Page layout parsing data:
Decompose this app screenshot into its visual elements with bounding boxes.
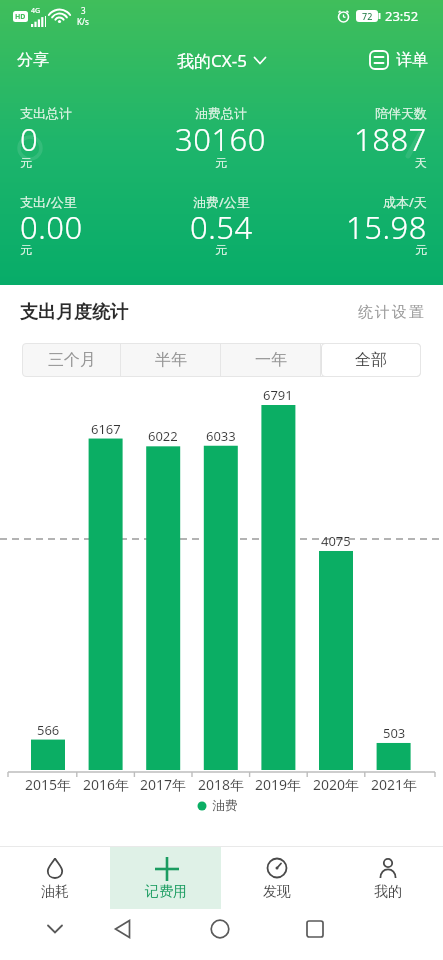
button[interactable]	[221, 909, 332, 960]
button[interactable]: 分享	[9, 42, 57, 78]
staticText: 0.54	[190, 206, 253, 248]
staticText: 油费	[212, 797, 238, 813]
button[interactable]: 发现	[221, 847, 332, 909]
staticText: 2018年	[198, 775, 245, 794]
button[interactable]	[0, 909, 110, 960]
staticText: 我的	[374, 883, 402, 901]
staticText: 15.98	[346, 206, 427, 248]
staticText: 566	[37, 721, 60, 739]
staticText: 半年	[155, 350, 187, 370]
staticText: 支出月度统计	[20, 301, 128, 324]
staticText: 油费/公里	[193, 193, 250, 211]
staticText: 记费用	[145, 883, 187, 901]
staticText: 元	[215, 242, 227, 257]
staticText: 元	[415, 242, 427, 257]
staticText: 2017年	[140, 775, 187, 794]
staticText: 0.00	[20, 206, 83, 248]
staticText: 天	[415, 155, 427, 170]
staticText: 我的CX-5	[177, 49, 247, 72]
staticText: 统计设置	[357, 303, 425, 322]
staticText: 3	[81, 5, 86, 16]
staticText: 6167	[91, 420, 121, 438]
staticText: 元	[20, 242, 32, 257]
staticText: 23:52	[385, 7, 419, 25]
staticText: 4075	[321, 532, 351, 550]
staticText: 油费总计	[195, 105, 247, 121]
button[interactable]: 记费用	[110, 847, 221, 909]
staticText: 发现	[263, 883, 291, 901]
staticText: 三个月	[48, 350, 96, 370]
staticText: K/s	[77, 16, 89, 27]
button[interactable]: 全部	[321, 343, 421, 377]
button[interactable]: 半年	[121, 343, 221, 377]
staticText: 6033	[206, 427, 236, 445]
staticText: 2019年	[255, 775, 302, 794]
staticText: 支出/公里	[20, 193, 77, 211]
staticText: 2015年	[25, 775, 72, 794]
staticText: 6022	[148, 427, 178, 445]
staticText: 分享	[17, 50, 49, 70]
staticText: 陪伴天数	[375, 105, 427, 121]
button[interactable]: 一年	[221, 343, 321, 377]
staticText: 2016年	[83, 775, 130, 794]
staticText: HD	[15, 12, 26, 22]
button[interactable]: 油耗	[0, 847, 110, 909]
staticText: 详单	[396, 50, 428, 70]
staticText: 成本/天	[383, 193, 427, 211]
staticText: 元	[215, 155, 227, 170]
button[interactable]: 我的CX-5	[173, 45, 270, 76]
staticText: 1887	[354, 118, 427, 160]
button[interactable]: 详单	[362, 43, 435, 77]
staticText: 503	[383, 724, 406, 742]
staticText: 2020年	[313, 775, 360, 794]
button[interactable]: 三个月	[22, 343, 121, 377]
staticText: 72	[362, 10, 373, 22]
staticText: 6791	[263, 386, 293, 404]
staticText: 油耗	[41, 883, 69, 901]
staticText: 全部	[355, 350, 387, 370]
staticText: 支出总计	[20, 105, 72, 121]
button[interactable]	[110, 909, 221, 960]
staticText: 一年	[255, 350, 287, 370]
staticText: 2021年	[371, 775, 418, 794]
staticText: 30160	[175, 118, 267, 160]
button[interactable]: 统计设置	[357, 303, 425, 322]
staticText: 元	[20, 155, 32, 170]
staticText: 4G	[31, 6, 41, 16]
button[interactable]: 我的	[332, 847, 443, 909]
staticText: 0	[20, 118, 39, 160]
...
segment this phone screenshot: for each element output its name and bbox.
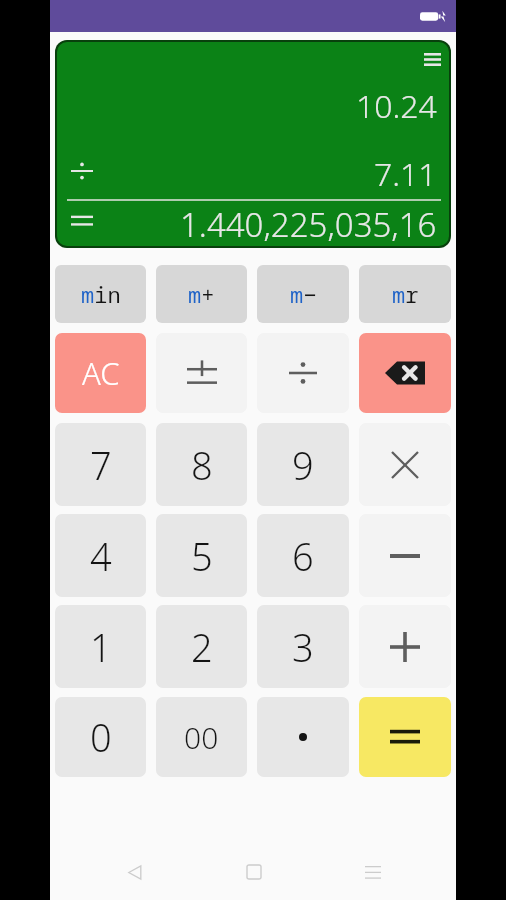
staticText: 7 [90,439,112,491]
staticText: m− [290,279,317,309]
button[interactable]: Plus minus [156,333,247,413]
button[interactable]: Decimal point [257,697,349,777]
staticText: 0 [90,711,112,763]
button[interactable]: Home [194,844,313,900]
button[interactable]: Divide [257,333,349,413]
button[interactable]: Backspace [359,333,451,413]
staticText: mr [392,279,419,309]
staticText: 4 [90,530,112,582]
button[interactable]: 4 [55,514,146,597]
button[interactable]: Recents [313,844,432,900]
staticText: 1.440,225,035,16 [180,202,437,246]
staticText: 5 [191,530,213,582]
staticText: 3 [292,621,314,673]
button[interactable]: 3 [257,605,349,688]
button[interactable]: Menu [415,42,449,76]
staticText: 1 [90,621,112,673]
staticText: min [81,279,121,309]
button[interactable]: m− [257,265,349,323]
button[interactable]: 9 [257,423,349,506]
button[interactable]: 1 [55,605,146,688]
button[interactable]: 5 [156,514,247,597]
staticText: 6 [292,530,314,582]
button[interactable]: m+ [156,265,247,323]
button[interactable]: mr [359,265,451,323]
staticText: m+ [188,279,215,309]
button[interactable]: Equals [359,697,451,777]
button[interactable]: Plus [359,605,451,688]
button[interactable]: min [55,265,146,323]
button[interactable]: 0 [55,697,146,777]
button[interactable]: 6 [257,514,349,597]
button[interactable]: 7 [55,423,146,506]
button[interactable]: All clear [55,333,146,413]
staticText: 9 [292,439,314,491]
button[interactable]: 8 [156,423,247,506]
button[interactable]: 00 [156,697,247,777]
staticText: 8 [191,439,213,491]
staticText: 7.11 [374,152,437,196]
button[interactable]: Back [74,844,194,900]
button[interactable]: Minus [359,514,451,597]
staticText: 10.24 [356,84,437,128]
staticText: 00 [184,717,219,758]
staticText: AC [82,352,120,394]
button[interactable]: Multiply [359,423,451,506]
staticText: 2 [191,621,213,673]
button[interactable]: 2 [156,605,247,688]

* **ACTIVITY**
Every line in the data above that contains the word "统计设置" should be copied.

* **ANSWER SPACE**
staticText: 统计设置	[357, 303, 425, 322]
button[interactable]: 统计设置	[357, 303, 425, 322]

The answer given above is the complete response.